If you want to try life abroad, do it! But keep an open mind. Understand that things are not going to be the same in another country. Be patient. And know that it will be hard at times, but hopefully all the good experiences will weigh well up for it. And my motto is to rather have tried something I dreamt about than just dream about it all my life. In the end, you can always go back home, or somewhere else if you don’t end up liking your new city/country! But if you want it, go for it!
12. When and why did you start your blog?
When I started looking into moving to Spain I remember thinking I would have loved to find a blog where someone told you useful stuff. Practical information, cultural differences, recommendations etc. I didn’t find that so I thought I’d just start one of my own, with the idea that I might be able to help someone later, who would be in the same situation as me.

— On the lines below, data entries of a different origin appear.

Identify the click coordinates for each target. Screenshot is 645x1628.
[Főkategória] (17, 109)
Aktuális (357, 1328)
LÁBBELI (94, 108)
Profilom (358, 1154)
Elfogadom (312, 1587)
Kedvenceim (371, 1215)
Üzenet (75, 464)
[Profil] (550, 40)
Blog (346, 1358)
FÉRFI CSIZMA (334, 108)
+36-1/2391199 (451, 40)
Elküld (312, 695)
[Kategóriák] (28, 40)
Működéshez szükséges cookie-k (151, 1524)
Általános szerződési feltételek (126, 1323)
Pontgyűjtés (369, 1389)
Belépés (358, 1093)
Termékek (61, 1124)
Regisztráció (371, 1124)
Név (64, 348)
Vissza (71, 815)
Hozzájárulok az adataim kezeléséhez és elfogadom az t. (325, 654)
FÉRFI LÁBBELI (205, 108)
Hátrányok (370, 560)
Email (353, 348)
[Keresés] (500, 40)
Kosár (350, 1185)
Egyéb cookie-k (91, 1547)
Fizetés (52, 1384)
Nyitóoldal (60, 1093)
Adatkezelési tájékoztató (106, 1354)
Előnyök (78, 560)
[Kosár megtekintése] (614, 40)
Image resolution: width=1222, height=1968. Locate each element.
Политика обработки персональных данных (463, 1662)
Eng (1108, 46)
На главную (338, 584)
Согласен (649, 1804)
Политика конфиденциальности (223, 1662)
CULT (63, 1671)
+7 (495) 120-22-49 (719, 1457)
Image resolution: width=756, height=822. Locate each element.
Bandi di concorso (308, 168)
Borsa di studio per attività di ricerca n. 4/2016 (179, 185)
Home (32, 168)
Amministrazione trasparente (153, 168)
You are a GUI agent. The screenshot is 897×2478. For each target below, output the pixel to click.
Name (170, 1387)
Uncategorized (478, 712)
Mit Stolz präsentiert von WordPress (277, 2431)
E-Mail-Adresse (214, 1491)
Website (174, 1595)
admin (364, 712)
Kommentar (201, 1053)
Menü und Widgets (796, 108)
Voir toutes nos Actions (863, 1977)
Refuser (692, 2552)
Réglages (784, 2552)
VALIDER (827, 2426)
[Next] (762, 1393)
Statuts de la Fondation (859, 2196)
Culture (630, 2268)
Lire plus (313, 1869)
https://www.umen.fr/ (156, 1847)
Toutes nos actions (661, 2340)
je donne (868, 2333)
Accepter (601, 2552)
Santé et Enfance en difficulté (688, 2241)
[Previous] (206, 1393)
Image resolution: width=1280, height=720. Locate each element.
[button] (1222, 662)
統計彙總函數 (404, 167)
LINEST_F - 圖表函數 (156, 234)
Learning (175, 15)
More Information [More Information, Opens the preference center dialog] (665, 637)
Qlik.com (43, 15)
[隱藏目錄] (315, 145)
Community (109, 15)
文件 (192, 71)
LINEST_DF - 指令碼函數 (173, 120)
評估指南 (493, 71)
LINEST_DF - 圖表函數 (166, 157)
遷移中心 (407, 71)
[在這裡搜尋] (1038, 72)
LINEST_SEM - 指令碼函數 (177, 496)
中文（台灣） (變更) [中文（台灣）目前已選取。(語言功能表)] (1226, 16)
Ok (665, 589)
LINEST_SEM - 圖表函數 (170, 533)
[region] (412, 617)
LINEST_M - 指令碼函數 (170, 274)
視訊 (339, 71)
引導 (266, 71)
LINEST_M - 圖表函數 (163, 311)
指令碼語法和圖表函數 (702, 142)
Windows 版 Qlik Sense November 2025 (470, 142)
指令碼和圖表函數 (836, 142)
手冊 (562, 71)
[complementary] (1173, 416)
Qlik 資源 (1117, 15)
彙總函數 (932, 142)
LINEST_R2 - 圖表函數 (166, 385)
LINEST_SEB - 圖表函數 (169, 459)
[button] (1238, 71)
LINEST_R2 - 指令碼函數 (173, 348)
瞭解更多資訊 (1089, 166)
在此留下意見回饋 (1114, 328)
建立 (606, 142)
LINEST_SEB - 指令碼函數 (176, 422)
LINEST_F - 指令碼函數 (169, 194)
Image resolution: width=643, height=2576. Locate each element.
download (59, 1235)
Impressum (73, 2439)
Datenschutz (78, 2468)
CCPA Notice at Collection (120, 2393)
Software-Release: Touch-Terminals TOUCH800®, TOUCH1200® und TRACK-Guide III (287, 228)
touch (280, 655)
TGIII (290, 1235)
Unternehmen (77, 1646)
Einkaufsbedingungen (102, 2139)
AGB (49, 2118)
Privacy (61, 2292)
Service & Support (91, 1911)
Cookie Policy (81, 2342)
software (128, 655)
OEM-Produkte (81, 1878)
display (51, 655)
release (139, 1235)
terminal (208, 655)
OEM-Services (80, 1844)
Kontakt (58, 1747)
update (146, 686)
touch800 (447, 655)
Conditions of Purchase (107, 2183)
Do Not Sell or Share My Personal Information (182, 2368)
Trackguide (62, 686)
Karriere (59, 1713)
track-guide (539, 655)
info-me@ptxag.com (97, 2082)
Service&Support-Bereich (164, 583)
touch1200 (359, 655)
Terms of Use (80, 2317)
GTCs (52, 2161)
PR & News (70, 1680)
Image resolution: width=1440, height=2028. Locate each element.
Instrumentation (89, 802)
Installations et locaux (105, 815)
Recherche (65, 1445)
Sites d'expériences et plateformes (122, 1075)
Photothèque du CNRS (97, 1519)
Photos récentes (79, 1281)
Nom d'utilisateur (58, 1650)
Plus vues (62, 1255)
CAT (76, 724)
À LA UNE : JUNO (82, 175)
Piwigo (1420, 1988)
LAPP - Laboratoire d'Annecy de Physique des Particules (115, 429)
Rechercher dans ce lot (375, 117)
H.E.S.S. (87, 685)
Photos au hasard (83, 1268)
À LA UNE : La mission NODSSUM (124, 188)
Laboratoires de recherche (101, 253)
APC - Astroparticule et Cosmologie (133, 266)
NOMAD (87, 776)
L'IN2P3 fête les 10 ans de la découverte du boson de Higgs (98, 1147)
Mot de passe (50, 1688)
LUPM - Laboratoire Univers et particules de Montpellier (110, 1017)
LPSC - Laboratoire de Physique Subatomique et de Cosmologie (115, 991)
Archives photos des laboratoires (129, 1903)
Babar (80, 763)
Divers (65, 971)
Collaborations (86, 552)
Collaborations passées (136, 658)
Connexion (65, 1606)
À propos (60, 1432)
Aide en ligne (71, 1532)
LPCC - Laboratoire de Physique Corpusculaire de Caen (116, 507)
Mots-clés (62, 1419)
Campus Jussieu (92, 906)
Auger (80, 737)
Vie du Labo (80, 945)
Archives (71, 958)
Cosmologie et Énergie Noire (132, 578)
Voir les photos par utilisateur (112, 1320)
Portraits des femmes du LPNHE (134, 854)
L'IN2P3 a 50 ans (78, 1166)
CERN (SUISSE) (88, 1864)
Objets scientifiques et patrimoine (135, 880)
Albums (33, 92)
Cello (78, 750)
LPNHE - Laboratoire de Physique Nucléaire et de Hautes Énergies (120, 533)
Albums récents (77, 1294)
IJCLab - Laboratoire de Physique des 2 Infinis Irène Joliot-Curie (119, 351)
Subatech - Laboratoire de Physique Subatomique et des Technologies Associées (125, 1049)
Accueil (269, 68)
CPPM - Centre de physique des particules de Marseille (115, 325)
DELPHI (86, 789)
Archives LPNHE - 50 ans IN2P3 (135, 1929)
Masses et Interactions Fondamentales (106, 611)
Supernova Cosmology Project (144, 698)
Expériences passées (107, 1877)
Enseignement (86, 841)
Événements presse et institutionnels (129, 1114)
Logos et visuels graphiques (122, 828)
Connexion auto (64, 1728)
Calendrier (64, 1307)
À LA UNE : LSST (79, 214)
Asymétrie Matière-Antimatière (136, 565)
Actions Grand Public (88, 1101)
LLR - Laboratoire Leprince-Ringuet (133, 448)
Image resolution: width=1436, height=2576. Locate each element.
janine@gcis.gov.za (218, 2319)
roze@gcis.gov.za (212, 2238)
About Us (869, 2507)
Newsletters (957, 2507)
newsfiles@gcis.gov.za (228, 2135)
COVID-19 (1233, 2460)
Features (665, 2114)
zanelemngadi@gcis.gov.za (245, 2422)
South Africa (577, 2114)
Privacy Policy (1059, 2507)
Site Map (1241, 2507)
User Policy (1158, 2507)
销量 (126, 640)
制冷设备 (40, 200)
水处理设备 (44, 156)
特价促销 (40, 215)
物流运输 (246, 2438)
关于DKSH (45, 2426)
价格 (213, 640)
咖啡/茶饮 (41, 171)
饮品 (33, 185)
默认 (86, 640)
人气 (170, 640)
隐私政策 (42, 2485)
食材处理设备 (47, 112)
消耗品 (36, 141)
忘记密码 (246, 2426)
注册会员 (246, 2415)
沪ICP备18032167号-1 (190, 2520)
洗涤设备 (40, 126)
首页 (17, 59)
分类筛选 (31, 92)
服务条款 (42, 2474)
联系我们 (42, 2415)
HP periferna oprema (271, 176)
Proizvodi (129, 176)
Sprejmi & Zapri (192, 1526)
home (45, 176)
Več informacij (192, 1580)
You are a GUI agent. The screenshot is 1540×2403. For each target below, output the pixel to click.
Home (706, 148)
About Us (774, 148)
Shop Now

I had never written a blog before and had no idea what to expect. The goal was solely to be a source of information, but it has turned into so much more! I have “met” so many wonderful people through their blogs, and I have come to really enjoy documenting my Life In Spain. It’s funny how I now often find myself thinking “oh, I need to put this on the blog”, it being photos of beautiful and interesting places, strange Spanish expressions, cultural mishaps or just information that might be useful for someone else. I also love how the blog pushes me to bring my camera out and take pictures, lots of pictures. In the end, it documents my adventures for me as well.